The Board of Directors of the Company wishes to inform that pursuant to the terms and conditions stipulated in the Trust Deed dated 20 July 2011 constituting the 2011/2019 RCSLS, the Company will seek the approval from the 2011/2019 RCSLS Holders by way of circulation of resolution in writing instead of convening a meeting, to approve and give effect to the following Extraordinary Resolutions :-
(i) Proposed Sharing of 2011/2019 RCSLS Securities;
(ii) Proposed Exclusion of Assignment of Project Contracts; and
(iii) Proposed Variation.
Appended below the details of the proposed Extraordinary Resolutions :-
(1) PROPOSED SHARING OF 2011/2019 RCSLS SECURITIES
A. Background
(a) 2011/2019 RCSLS
Pursuant to the trust deed dated 20 July 2011 ("Trust Deed") made between PMB (as the Issuer) and Maybank Trustees Berhad (as the Trustee), PMB had issued RM320,506,868 2011/2019 RCSLS.

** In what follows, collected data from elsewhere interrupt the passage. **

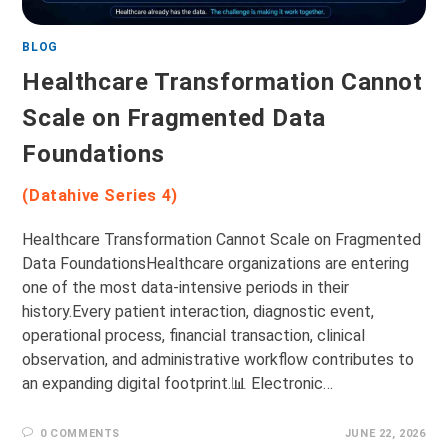
BLOG
Healthcare Transformation Cannot
Scale on Fragmented Data
Foundations
(Datahive Series 4)
Healthcare Transformation Cannot Scale on Fragmented
Data FoundationsHealthcare organizations are entering
one of the most data-intensive periods in their
history.Every patient interaction, diagnostic event,
operational process, financial transaction, clinical
observation, and administrative workflow contributes to
an expanding digital footprint.📊 Electronic…
0 COMMENTS
JUNE 22, 2026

(b) 2011/2019 RCSLS Securities
The 2011/2019 RCSLS are secured by the following securities:-
(i) an assignment dated 20 July 2011 made between PMB and Maybank Trustees Berhad (as security agent) ("Security Agent") in respect of PMB's accounts;
(ii) a deed of guarantee and indemnity dated 20 July 2011 made between Press Metal Bintulu Sdn Bhd ("PM Bintulu") and the Security Agent;
(iii) legal charges dated 20 July 2011 and 14 June 2012 respectively made between PM Bintulu and the Security Agent creating legal charges under the provisions of the Sarawak Land Code created over the land bearing title particulars Lot 36, Block 1, Kemena Land District, Samalaju Industrial Park, Bintulu, Sarawak ("Said Land") ("Land Charge");
(iv) a debenture dated 20 July 2011 made between PM Bintulu and the Security Agent, creating a first (1st) fixed charge and a first (1st) floating charge over all present and future assets and properties of PM Bintulu ("Debenture");
(v) an assignment dated 20 July 2011 made between PM Bintulu and the Security Agent in respect of its rights, title, benefits and interests to and under the designated accounts ("Assignment of Designated Accounts");
(vi) an assignment dated 20 July 2011 made between PM Bintulu and the Security Agent in respect of its rights, title, benefits and interests under the contracts more particularly as set out therein ("Assignment of Contracts-A");
(vii) an assignment dated 20 July 2011 made between PM Bintulu and the Security Agent in respect of the rights, title, benefits, and interest of the insurances ("Assignment of Insurances");
(viii) an assignment dated 20 July 2011 made between PM Bintulu and the Security Agent in respect of the rights, title, benefits, and interest of the revenue and income ("Assignment of Income"); and
(ix) an assignment dated 8 December 2011 made between PMI Trading Co. Ltd ("PMI") and the Security Agent in respect of the rights, title, benefits and interests under the project contracts ("Assignment of Project Contracts").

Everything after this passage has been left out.